Below are some records. Print exactly the lines between the one holding "Департамент городского" and the one holding "надзорной деятельности МЧС", inclusive, and nothing else.

> [RECORDS]
☆ ☆ ☆ ☆

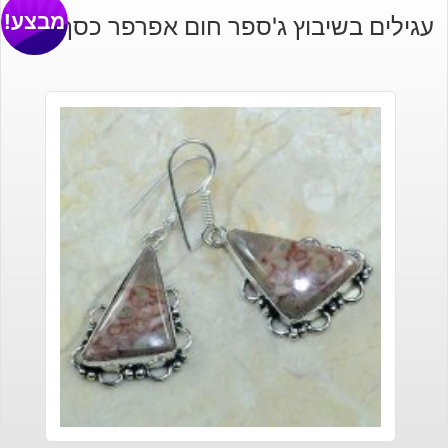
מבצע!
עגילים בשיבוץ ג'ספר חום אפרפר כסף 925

☆ ☆ ☆ ☆

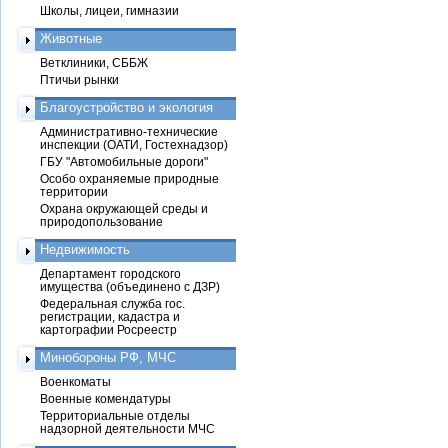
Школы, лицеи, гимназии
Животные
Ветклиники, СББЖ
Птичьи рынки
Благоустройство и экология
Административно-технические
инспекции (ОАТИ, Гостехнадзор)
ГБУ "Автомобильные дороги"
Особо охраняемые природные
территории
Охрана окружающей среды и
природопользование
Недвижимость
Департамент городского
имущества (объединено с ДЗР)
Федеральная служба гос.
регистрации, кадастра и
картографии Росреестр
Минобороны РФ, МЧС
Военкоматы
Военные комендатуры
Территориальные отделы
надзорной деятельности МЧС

☆ ☆ ☆ ☆

> [RESPONSE TO THE EXERCISE]
Департамент городского
имущества (объединено с ДЗР)
Федеральная служба гос.
регистрации, кадастра и
картографии Росреестр
Минобороны РФ, МЧС
Военкоматы
Военные комендатуры
Территориальные отделы
надзорной деятельности МЧС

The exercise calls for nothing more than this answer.